David Ropeik of WCVB-TV, Boston, the 1995 conference chair, and Emilia Askari of the Detroit Free Press, SEJ board president, will welcome the participants. Former Massachusetts Governor and Democratic presidential candidate Michael J. Dukakis will moderate a roundtable discussion which includes MIT Professor and Nobel laureate Henry Kendall, the head of the Union of Concerned Scientists, on what's happening with environmental issues based on a 1995 national poll that asked Americans for their opinions on environmental matters and on how they think Congress, the Clinton administration and the media are handling these issues.

On Saturday morning, Secretary of the Interior Bruce Babbitt will host a small group session, and Vice President Albert Gore, who has taken a keen interest in environmental issues, is scheduled to speak late Saturday afternoon or Saturday evening in Kresge Auditorium, followed by a question-and-answer session.

The journalists attending the conference will include the International Federation of Environmental Journalists, who are meeting at Tufts University today.

Thursday has been designated "Tour Day." It will include trips to the Woods Hole Oceanographic Institution, the Northern Forest stretching across the northern reaches of New England and New York, and Boston Harbor, once one of the filthiest harbors in America but now clean enough for swimming on most days, thanks to a new sewage treatment system for Greater Boston. There will also be programs on electric cars and urban environmental issues.

Friday activities will include a computer workshop on analyzing environmental data, a limited-registration "News of the Future Tour" of MIT's Media Lab, and lunch in Rockwell Cage with Ms. Dowdeswell, who became the highest-ranking woman in the United Nations with her appointment in 1993.

Friday panels will include International Sea Wars: Fighting for the Last Fish; Biodiversity as a Local Story; The Environment in International Trade and Politics; Human/Nature: An Ecosystem Approach to Body, Mind and Spirit; Environment on the World Wide Web, and Using E-Mail for Information Gathering.

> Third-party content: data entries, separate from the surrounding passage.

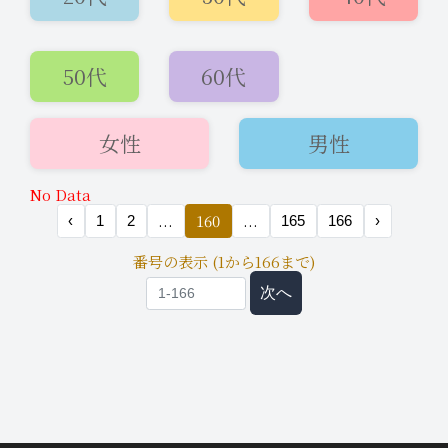
50代
60代
2026年7月16日
女性
男性
即会い希望
16:26
No Data
本日✨冷たいお酒をご一緒に♪
...
160
...
‹
1
2
165
166
›
番号の表示 (1から166まで)
次へ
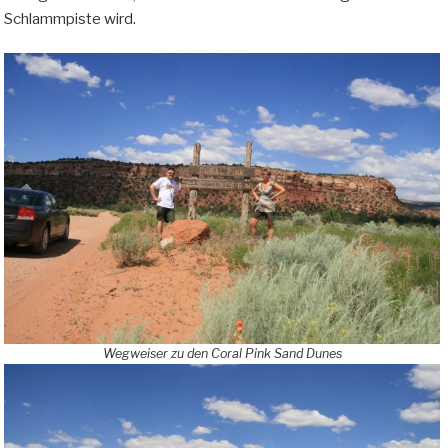
Schlammpiste wird.
Wegweiser zu den Coral Pink Sand Dunes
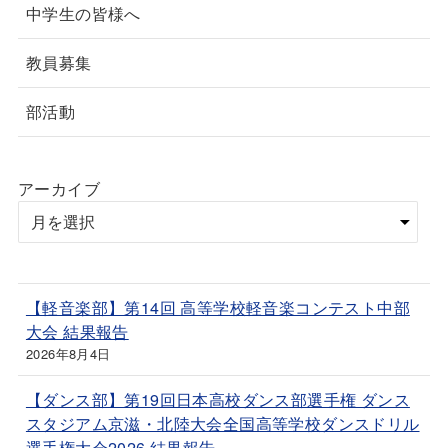
中学生の皆様へ
教員募集
部活動
アーカイブ
【軽音楽部】第14回 高等学校軽音楽コンテスト中部
大会 結果報告
2026年8月4日
【ダンス部】第19回日本高校ダンス部選手権 ダンス
スタジアム京滋・北陸大会全国高等学校ダンスドリル
選手権大会2026 結果報告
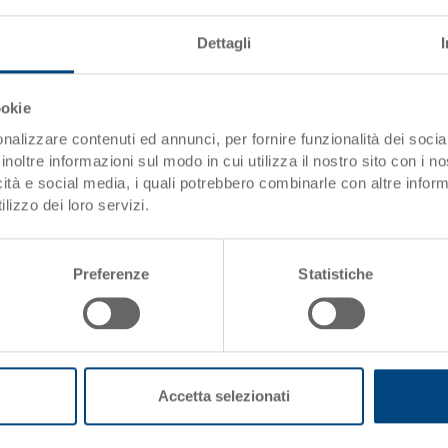
Materiale
Dettagli
i)
Pareti laterali
ookie
Fondo
nalizzare contenuti ed annunci, per fornire funzionalità dei socia
inoltre informazioni sul modo in cui utilizza il nostro sito con i 
Impugnature
icità e social media, i quali potrebbero combinarle con altre inform
Variante di sistema
lizzo dei loro servizi.
Cestino, PE, rosso vino, altezz
Preferenze
Statistiche
esterno in alto 365 mm
Accetta selezionati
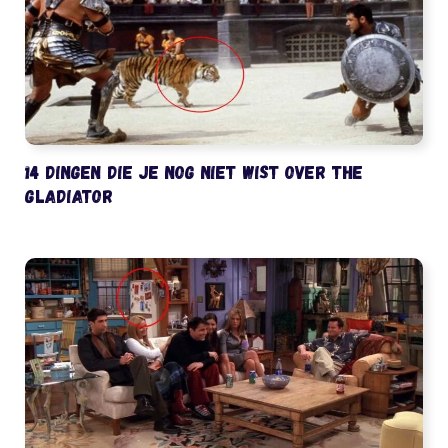
14 dingen die je nog niet wist over The
Gladiator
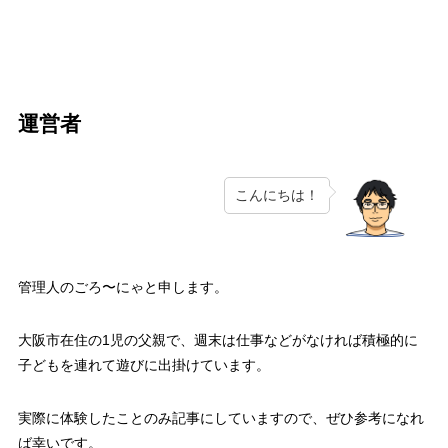
運営者
こんにちは！
管理人のごろ〜にゃと申します。
大阪市在住の1児の父親で、週末は仕事などがなければ積極的に
子どもを連れて遊びに出掛けています。
実際に体験したことのみ記事にしていますので、ぜひ参考になれ
ば幸いです。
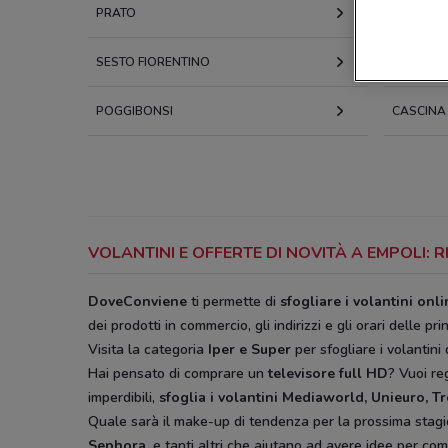
PRATO
MONTECA
SESTO FIORENTINO
FIRENZE
POGGIBONSI
CASCINA
VOLANTINI E OFFERTE DI NOVITÀ A EMPOLI:
DoveConviene
ti permette di
sfogliare i volantini onl
dei prodotti in commercio, gli indirizzi e gli orari delle pri
Visita la categoria
Iper e Super
per sfogliare i volantini 
Hai pensato di comprare un
televisore full HD
? Vuoi r
imperdibili,
sfoglia i volantini
Mediaworld, Unieuro, T
Quale sarà il make-up di tendenza per la prossima stag
Sephora,
e tanti altri che aiutano ad avere idee
per comp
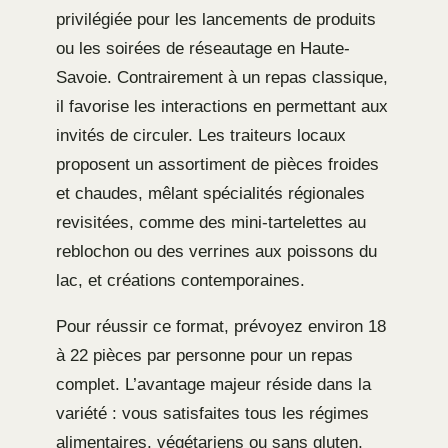
privilégiée pour les lancements de produits
ou les soirées de réseautage en Haute-
Savoie. Contrairement à un repas classique,
il favorise les interactions en permettant aux
invités de circuler. Les traiteurs locaux
proposent un assortiment de pièces froides
et chaudes, mêlant spécialités régionales
revisitées, comme des mini-tartelettes au
reblochon ou des verrines aux poissons du
lac, et créations contemporaines.
Pour réussir ce format, prévoyez environ 18
à 22 pièces par personne pour un repas
complet. L’avantage majeur réside dans la
variété : vous satisfaites tous les régimes
alimentaires, végétariens ou sans gluten,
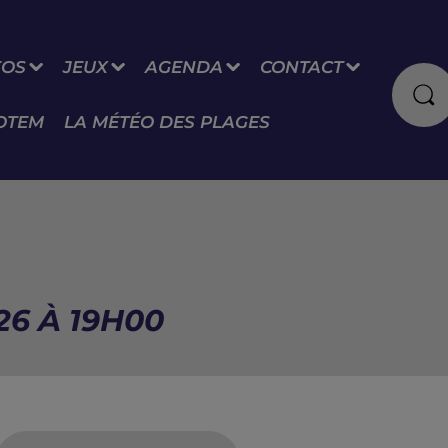
FOS
JEUX
AGENDA
CONTACT
OTEM
LA MÉTÉO DES PLAGES
26 À 19H00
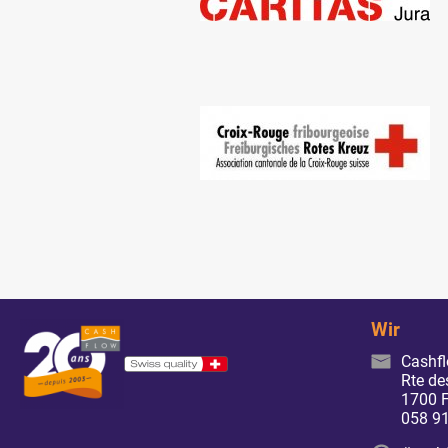
Wir
Cashf
Rte de
1700 F
058 91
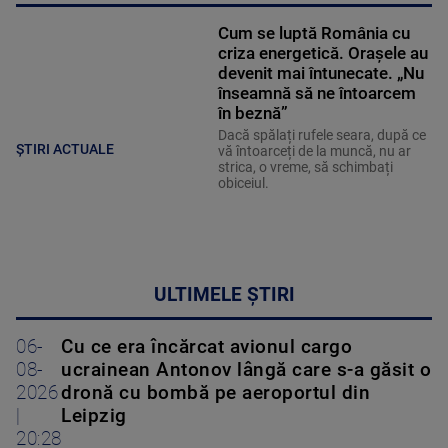
Cum se luptă România cu
criza energetică. Orașele au
devenit mai întunecate. „Nu
înseamnă să ne întoarcem
în beznă”
Dacă spălați rufele seara, după ce
ȘTIRI ACTUALE
vă întoarceți de la muncă, nu ar
strica, o vreme, să schimbați
obiceiul.
ULTIMELE ȘTIRI
06-
Cu ce era încărcat avionul cargo
08-
ucrainean Antonov lângă care s-a găsit o
2026
dronă cu bombă pe aeroportul din
|
Leipzig
20:28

At an afternoon plenary session, a panel of leading reporters based in Washington will provide an update on pending legislation and an assessment of the mood of Congress. The day will end with an MIT Research Reception, at which conference participants will meet and mingle with MIT researchers who will informally discuss their work on the environment.

Saturday activities will include a morning plenary session on the topic, "Environmental Journalism Ethics: Are We Scaring the World to Death?" and lunch in Rockwell Cage with keynote speaker Edward O. Wilson of Harvard University.

Panels will include Land Use and Property Rights; Endocrine Disrupters: Human and Animal Health; Global Climate Change; Building a Sustainable Society; MIT Tour: Plasma Technology for Waste Treatment; The New England Fisheries Crisis: A Case Study; Journalists and Scientists: Why Does it Often Seem We're at War?; Particulate Air Pollution: An Emerging Public Health Concern, and Environment on the World Wide Web.

There will be an evening cocktail and dessert reception and an auction at the Boston Museum of Science.

The conference concludes on Sunday with field expeditions that include a whale watch tour and a visit to Walden Pond that includes panels at the Thoreau Institute, among them: Writers on Writing; Environmental History: Past, Present and Future, and Writing for TV.

A version of this article appeared in MIT Tech Talk on October 25, 1995.